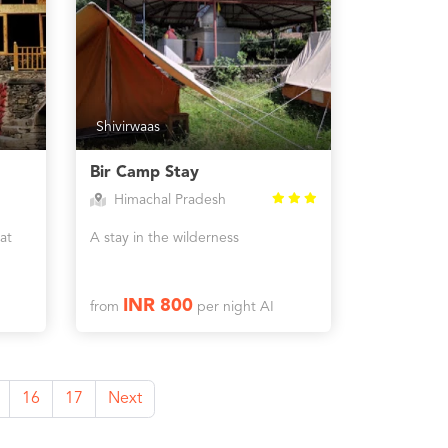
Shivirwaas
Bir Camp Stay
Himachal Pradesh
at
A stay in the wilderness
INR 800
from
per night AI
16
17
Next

· · · ·

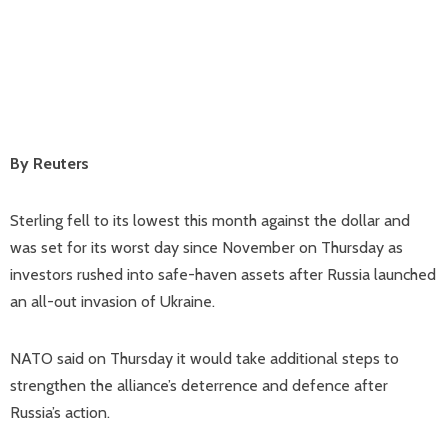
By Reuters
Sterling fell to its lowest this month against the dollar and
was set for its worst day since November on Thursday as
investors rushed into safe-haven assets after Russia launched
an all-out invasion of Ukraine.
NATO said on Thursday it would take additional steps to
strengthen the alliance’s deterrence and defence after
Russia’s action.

· · · ·

Problem to work on >>
Lines to set down from above: the line with "strengthen the alliance’s", the line with "Russia’s action.", and every line between, each exactly as written.

Written reply >>
strengthen the alliance’s deterrence and defence after
Russia’s action.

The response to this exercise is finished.